To do:
For each line below that includes the string "https", show the whole line.

Stored data:
================================

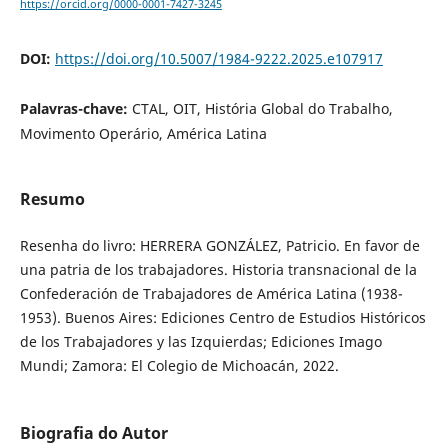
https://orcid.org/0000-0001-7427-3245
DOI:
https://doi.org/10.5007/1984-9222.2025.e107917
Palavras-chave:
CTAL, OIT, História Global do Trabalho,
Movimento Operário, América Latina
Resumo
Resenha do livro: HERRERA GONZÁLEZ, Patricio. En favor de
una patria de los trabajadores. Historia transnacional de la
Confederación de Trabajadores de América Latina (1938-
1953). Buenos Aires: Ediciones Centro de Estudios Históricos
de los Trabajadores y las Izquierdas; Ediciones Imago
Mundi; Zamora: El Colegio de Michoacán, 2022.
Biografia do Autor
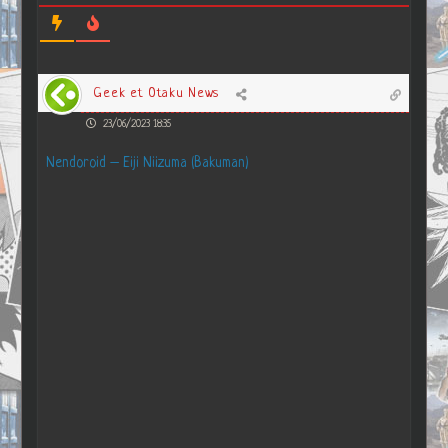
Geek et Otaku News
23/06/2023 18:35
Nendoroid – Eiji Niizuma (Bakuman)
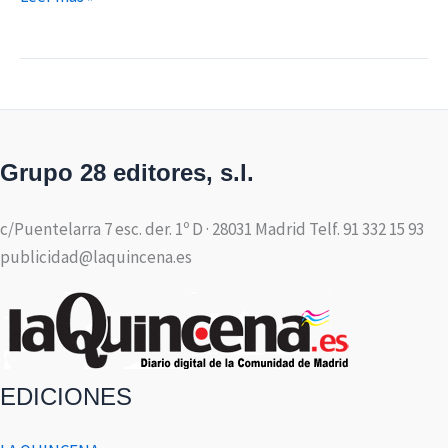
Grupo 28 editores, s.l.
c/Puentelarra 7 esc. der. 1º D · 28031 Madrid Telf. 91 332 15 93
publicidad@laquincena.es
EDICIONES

================================

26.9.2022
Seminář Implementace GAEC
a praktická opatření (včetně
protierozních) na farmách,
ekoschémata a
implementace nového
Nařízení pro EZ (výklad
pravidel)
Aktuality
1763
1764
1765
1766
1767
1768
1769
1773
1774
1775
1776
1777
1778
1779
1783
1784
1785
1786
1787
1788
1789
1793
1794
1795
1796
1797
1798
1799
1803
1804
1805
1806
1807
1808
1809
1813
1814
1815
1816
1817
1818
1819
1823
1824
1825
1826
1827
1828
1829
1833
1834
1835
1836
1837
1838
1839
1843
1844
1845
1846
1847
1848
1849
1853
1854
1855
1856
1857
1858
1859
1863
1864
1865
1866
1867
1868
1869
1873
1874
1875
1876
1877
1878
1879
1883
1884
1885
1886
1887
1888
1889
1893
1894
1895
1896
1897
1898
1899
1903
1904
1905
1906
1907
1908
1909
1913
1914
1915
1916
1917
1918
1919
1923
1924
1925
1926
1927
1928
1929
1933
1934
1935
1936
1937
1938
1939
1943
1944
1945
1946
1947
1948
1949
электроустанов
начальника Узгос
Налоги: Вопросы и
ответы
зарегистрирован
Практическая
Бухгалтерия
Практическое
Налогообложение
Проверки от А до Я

================================

Your solution:
https://orcid.org/0000-0001-7427-3245
https://doi.org/10.5007/1984-9222.2025.e107917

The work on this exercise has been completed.